The CARES Act – Special Rule §139

It’s great to see businesses getting back into the swing of things. While it is clear that we are still in for some ups and some downs. What’s worrisome is that many Real Estate Professionals still haven’t taken time during this period we as a nation are faced with to create solid financial plans.

And now is a great time to do that because when the President signed the CARES Act back on March 27th we received a bill that included key Tax Credits as well as Strategies that can help you harness more of those expenses, turning them into increased tax savings.

To help you understand just how tax planning can help you harness more tax savings power, consider this little known rule §139 which actually existed before the CARES Act.

The CARES Act – Special RULES §139

This rule can provide certain tax benefits associated with qualified disaster relief payments. Under that provision, in general, “qualified disaster relief payments” are: a) excludable from gross income; b) not subject to payroll taxes; and c) potentially deductible by the payer.
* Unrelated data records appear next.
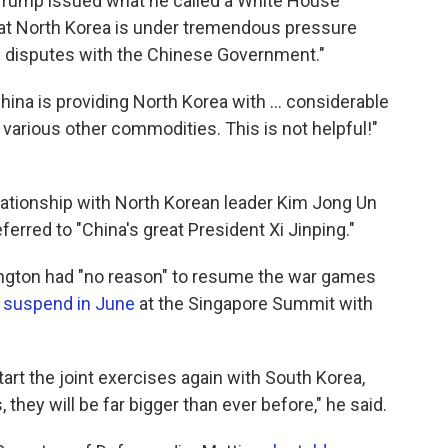
rump issued what he called a White House
hat North Korea is under tremendous pressure
e disputes with the Chinese Government."
ina is providing North Korea with ... considerable
nd various other commodities. This is not helpful!"
lationship with North Korean leader Kim Jong Un
erred to "China's great President Xi Jinping."
ngton had "no reason" to resume the war games
 suspend in June
at the Singapore Summit with
tart the joint exercises again with South Korea,
 they will be far bigger than ever before," he said.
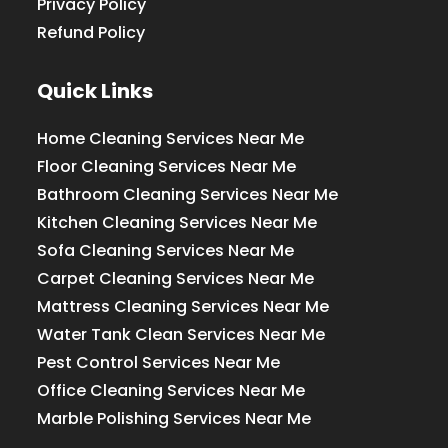
Privacy Policy
Refund Policy
Quick Links
Home Cleaning Services Near Me
Floor Cleaning Services Near Me
Bathroom Cleaning Services Near Me
Kitchen Cleaning Services Near Me
Sofa Cleaning Services Near Me
Carpet Cleaning Services Near Me
Mattress Cleaning Services Near Me
Water Tank Clean Services Near Me
Pest Control Services Near Me
Office Cleaning Services Near Me
Marble Polishing Services Near Me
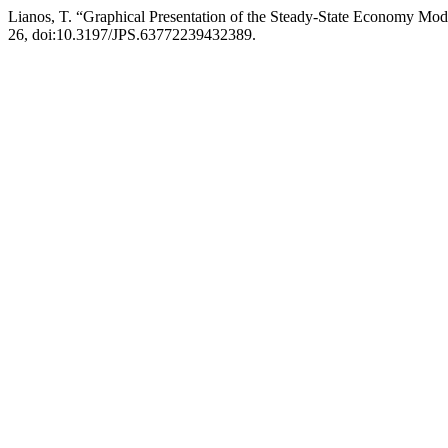
Lianos, T. “Graphical Presentation of the Steady-State Economy Mod
26, doi:10.3197/JPS.63772239432389.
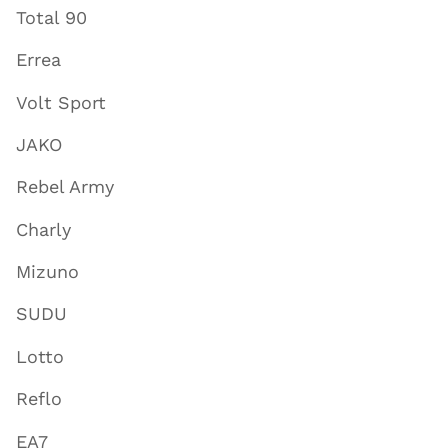
Total 90
Errea
Volt Sport
JAKO
Rebel Army
Charly
Mizuno
SUDU
Lotto
Reflo
EA7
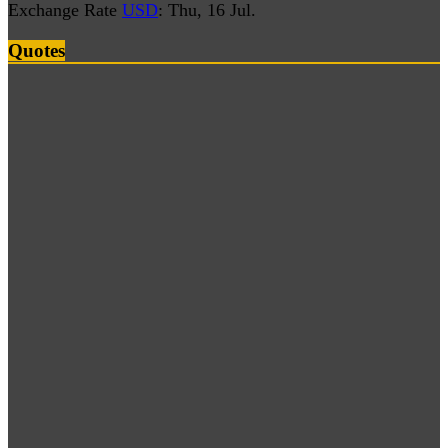
Exchange Rate
USD
: Thu, 16 Jul.
Quotes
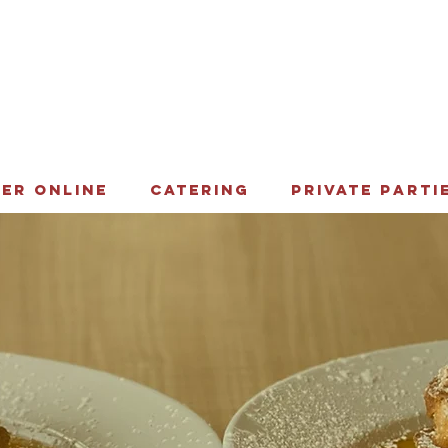
ER ONLINE
CATERING
PRIVATE PARTI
Qualified disaster relief payments can be for items that include payments for personal, family, living or funeral expenses incurred as a result of a qualified disaster. A qualified disaster includes a federally declared disaster. President’s Trump national emergency declaration invoked the provisions of Code Section 139.

Examples of qualifying RULES §139 expenses include:

  • Nanny to cover childcare costs due to the children out of daycare
  • Tutoring to cover schooling costs due to children out of school
  • AirBNB Rents to cover moving to a “NON-Disaster Area” or to cover a “More Safe” Area (temporary housing)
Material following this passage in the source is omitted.